How to avoid index explosion in ElasticSearch

1.1k views Asked by At

I have two docs from the same index that originally look like this (only _source value is shown here)

{
    "id" : "3",
    "name": "Foo",
    "property":{
        "schemaId":"guid_of_the_RGB_schema_defined_extenally",
        "value":{
            "R":255,
            "G":100,
            "B":20
        }
    }
}
{
    "id" : "2",
    "name": "Bar",
    "property":{
        "schemaId":"guid_of_the_HSL_schema_defined_extenally",
        "value":{
            "H":255,
            "S":100,
            "L":20
        }
    }
}

The schema(used for validation of value) is stored outside of ES since it has nothing to do with the indexing. If I don't define mapping, the value field will be consider Object mapping. And its subfield will grow once there is a new subfield.

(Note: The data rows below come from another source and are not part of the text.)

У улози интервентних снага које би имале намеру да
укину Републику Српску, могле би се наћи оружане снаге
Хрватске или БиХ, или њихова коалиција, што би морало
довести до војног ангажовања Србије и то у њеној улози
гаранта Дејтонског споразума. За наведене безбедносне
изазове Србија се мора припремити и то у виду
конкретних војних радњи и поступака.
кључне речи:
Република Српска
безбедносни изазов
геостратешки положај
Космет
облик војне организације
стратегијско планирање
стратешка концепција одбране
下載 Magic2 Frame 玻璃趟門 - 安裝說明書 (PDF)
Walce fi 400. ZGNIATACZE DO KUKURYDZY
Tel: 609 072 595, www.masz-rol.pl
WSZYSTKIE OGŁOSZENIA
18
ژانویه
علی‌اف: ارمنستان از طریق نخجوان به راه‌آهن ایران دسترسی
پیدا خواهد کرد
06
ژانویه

Currently, ElasticSearch supports Flattened mapping https://www.elastic.co/guide/en/elasticsearch/reference/current/flattened.html to prevent this explosion in the index. However it has a limited support for searching for inner field due to its restriction: As with queries, there is no special support for numerics — all values in the JSON object are treated as keywords. When sorting, this implies that values are compared lexicographically.

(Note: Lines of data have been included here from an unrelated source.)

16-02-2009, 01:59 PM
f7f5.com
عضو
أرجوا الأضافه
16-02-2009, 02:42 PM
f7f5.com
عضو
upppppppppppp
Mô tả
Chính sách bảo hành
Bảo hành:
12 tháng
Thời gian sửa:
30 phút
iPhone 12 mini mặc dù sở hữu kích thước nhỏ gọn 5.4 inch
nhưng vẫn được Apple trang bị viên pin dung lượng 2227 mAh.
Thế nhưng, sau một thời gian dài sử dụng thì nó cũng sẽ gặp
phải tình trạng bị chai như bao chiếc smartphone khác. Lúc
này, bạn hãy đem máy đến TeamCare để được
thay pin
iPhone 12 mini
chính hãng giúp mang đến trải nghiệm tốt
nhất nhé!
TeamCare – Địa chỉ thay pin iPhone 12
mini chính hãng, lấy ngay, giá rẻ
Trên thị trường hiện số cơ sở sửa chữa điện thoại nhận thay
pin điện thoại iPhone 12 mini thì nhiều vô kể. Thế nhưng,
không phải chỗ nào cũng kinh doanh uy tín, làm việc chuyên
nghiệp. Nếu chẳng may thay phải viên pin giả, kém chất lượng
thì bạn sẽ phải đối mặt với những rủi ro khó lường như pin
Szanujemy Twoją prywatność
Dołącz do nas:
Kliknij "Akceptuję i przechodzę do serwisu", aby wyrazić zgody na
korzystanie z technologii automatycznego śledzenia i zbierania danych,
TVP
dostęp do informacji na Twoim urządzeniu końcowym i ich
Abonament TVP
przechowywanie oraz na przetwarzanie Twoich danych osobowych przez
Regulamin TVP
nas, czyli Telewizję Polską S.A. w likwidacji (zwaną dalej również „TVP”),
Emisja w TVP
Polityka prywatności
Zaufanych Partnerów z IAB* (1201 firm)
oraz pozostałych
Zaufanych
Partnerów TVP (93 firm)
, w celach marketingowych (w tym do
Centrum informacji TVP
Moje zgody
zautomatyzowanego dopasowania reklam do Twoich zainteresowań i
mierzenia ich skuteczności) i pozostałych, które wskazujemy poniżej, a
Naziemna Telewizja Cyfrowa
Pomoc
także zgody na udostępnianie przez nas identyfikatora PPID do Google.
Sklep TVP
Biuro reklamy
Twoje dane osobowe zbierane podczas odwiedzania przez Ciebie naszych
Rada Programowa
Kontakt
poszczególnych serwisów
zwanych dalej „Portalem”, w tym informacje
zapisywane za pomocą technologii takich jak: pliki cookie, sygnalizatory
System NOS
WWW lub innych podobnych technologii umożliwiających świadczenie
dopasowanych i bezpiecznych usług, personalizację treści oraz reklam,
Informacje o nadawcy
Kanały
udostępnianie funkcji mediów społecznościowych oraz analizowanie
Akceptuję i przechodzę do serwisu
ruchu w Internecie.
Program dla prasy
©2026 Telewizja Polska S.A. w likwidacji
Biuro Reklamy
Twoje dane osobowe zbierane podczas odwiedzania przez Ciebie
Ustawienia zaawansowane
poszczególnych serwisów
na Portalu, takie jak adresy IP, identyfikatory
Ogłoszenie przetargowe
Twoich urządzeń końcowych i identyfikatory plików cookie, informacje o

I need to be able to query the index to find the document match a given doc (e.g. B in the range [10,30])

So far I come up with a solution that structure my doc like this

{
    "id":4,
    "name":"Boo",
    "property":
    {
        "guid_of_the_normalized_RGB_schema_defined_extenally":
        {
           "R":0.1,
           "G":0.2,
           "B":0.5
        }
}

Although it does not solve my issue of the explosion in mapping, it mitigates some other issue. My mapping now will look similar like this for the field property

"property": {
        "properties": {
          "guid_of_the_RGB_schema_defined_extenally": {
            "properties": {
              "B": {
                "type": "long"
              },
              "G": {
                "type": "long"
              },
              "R": {
                "type": "long"
              }
            }
          },
          "guid_of_the_normalized_RGB_schema_defined_extenally": {
            "properties": {
              "B": {
                "type": "float"
              },
              "G": {
                "type": "float"
              },
              "R": {
                "type": "float"
              }
            },
          "guid_of_the_HSL_schema_defined_extenally": {
            "properties": {
              "B": {
                "type": "float"
              },
              "G": {
                "type": "float"
              },
              "R": {
                "type": "float"
              }
            }
          }
        }
      }

This solve the issue with the case where the field have the same name but different data type.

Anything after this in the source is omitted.